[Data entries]
- - - - -

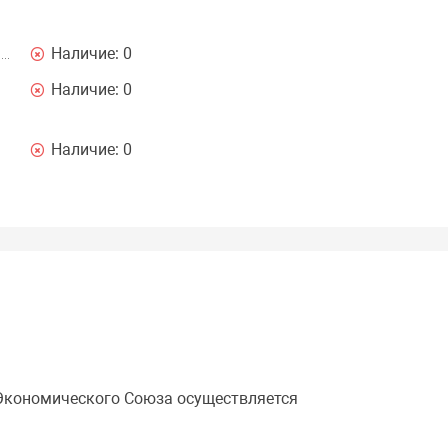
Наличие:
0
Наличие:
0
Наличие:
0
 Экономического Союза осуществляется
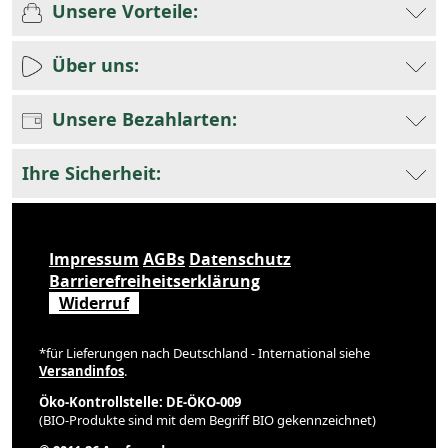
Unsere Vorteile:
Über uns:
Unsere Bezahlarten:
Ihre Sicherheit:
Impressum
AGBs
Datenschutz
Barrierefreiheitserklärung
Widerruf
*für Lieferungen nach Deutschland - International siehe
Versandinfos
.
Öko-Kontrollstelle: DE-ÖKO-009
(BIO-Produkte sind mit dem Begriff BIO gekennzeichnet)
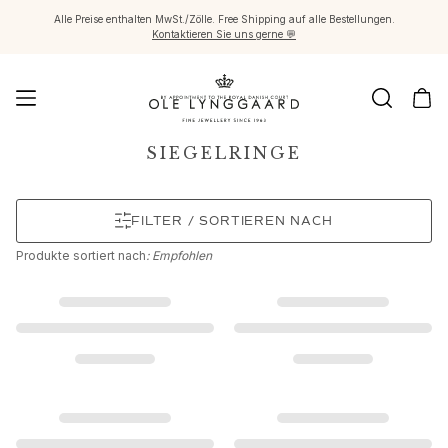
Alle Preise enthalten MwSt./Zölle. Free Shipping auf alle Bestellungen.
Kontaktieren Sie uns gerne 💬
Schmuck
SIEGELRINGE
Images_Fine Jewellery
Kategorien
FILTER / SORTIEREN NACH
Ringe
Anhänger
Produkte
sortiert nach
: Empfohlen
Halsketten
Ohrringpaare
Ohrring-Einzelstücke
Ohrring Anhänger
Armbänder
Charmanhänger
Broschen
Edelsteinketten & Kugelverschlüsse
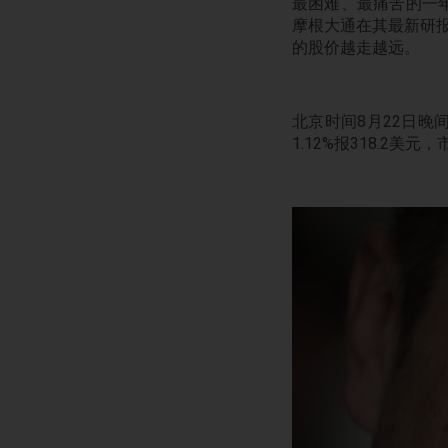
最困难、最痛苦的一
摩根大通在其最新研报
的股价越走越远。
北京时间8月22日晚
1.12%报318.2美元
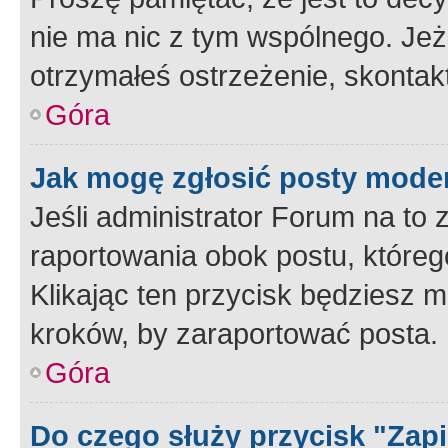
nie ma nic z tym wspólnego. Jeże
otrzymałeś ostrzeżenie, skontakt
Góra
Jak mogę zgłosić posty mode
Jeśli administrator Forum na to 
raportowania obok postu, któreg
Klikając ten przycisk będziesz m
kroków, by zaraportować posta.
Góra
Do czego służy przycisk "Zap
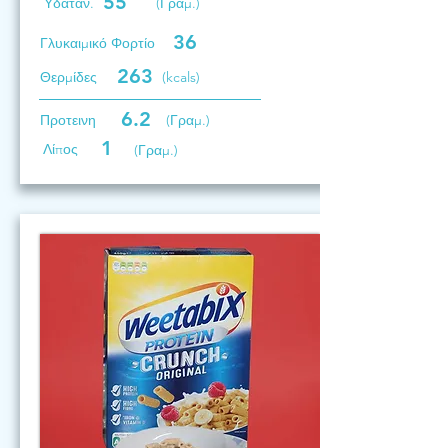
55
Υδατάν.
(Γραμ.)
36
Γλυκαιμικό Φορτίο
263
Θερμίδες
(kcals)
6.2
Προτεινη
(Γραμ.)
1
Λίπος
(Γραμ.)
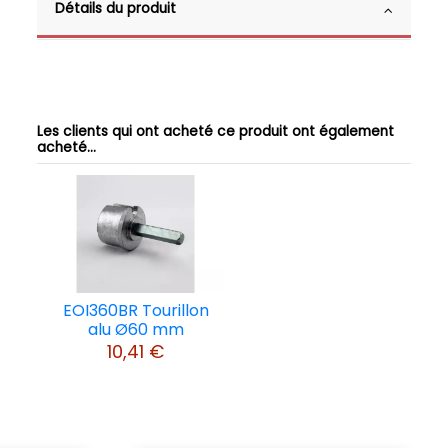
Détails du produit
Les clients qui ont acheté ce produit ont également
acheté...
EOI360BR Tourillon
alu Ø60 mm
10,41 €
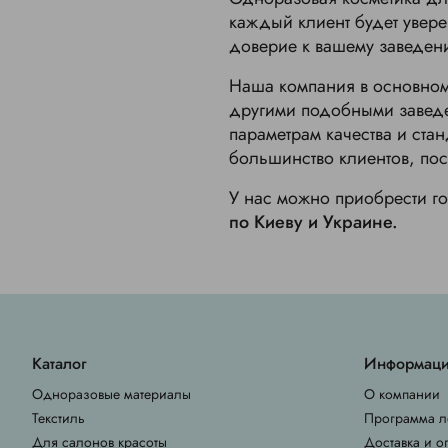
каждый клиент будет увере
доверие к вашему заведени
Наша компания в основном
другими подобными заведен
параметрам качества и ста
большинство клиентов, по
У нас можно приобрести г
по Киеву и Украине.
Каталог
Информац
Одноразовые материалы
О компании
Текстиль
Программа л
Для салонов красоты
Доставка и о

- - - - -

=== WHAT IS NEEDED ===
Reproduce every record word for word. The copy must contain no pictures.

=== REPLY TO THE EXERCISE ===
Наличие:
0
Наличие:
0
Наличие:
0
 Экономического Союза осуществляется
Unsere Vorteile:
Über uns:
Unsere Bezahlarten:
Ihre Sicherheit:
Impressum
AGBs
Datenschutz
Barrierefreiheitserklärung
Widerruf
*für Lieferungen nach Deutschland - International siehe
Versandinfos
.
Öko-Kontrollstelle: DE-ÖKO-009
(BIO-Produkte sind mit dem Begriff BIO gekennzeichnet)
Alle Preise enthalten MwSt./Zölle. Free Shipping auf alle Bestellungen.
Kontaktieren Sie uns gerne 💬
Schmuck
SIEGELRINGE
Images_Fine Jewellery
Kategorien
FILTER / SORTIEREN NACH
Ringe
Anhänger
Produkte
sortiert nach
: Empfohlen
Halsketten
Ohrringpaare
Ohrring-Einzelstücke
Ohrring Anhänger
Armbänder
Charmanhänger
Broschen
Edelsteinketten & Kugelverschlüsse
最困难、最痛苦的一
摩根大通在其最新研报
的股价越走越远。
北京时间8月22日晚
1.12%报318.2美元
nie ma nic z tym wspólnego. Jeże
otrzymałeś ostrzeżenie, skontakt
Góra
Jak mogę zgłosić posty mode
Jeśli administrator Forum na to 
raportowania obok postu, któreg
Klikając ten przycisk będziesz m
kroków, by zaraportować posta.
Góra
Do czego służy przycisk "Zap
55
Υδατάν.
(Γραμ.)
36
Γλυκαιμικό Φορτίο
263
Θερμίδες
(kcals)
6.2
Προτεινη
(Γραμ.)
1
Λίπος
(Γραμ.)
Détails du produit
Les clients qui ont acheté ce produit ont également
acheté...
EOI360BR Tourillon
alu Ø60 mm
10,41 €
каждый клиент будет увере
доверие к вашему заведени
Наша компания в основном
другими подобными заведен
параметрам качества и ста
большинство клиентов, по
У нас можно приобрести г
по Киеву и Украине.
Каталог
Информац
Одноразовые материалы
О компании
Текстиль
Программа л
Для салонов красоты
Доставка и о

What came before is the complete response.